Supplied records
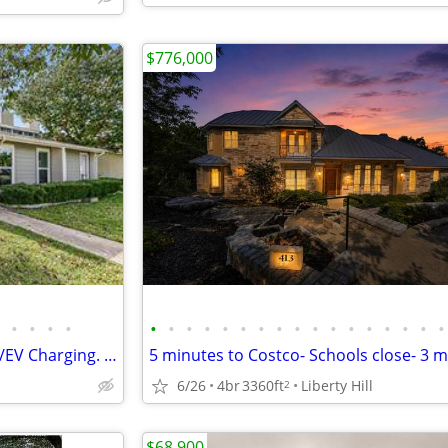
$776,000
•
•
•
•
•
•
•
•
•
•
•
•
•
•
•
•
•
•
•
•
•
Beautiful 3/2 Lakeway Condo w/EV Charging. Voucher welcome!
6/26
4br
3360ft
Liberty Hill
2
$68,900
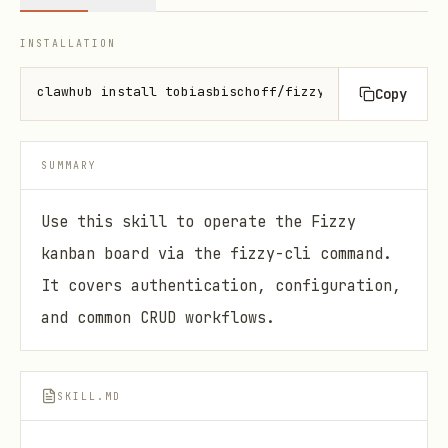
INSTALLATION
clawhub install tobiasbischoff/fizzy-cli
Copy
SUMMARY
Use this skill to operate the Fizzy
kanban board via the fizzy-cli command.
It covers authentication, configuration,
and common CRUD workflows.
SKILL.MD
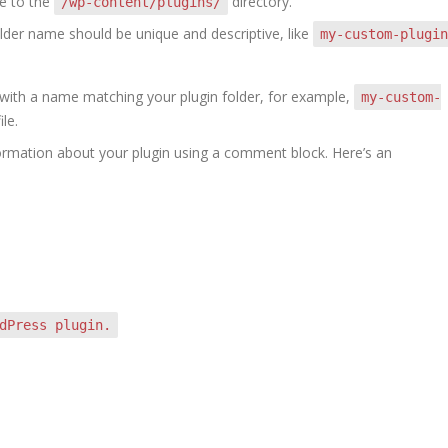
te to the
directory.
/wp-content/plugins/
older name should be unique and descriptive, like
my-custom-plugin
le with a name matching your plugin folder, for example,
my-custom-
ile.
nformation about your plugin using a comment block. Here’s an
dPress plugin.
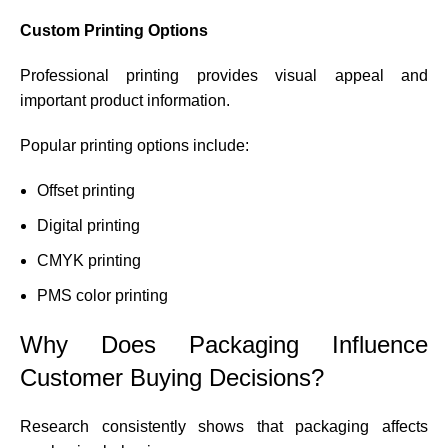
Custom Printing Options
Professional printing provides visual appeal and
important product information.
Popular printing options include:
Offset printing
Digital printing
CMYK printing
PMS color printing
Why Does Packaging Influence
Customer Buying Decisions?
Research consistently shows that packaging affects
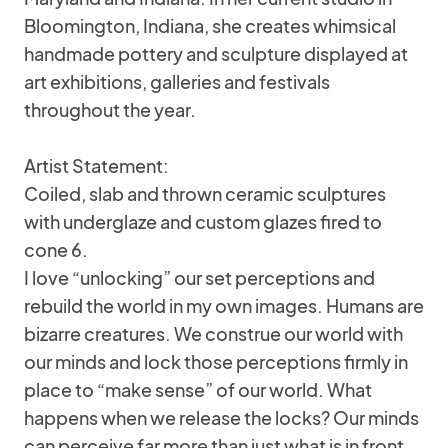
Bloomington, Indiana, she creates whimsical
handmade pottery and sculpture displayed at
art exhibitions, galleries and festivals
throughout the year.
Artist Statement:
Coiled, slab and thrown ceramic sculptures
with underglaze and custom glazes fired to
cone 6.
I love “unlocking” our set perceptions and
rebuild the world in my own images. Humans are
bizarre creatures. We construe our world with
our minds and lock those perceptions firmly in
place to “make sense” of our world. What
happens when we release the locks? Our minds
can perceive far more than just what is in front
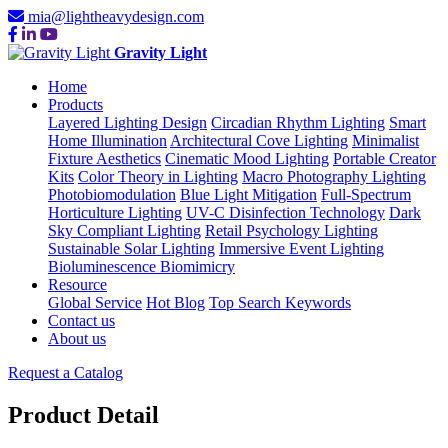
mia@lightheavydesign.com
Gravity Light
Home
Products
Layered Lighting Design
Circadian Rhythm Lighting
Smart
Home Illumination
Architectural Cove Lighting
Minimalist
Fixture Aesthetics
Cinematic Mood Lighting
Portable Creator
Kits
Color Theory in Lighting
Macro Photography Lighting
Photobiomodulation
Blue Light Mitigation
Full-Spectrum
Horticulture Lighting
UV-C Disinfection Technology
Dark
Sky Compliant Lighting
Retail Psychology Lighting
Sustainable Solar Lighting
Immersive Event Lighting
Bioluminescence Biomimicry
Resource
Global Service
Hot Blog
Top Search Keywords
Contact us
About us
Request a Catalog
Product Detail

Action item
Read through the lines above and collect those that contain the string "name".

Exercise answer
older name should be unique and descriptive, like
le with a name matching your plugin folder, for example,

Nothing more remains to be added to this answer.